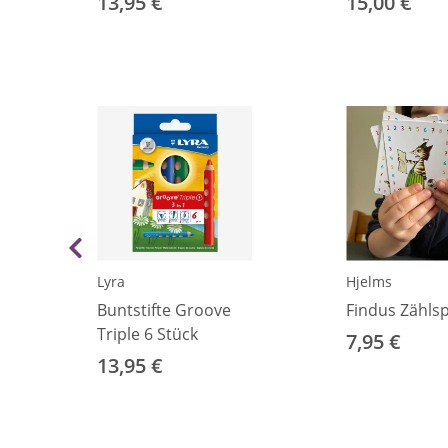
13,95 €
15,00 €
Lyra
Hjelms
Buntstifte Groove
Findus Zählsp
Triple 6 Stück
7,95 €
13,95 €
--------
▶ **WORK ITEM**
Once the pictures are set aside, write out each record exactly.

▶ **TASK OUTPUT**
13,95 €
15,00 €
Lyra
Hjelms
Buntstifte Groove
Findus Zählsp
Triple 6 Stück
7,95 €
13,95 €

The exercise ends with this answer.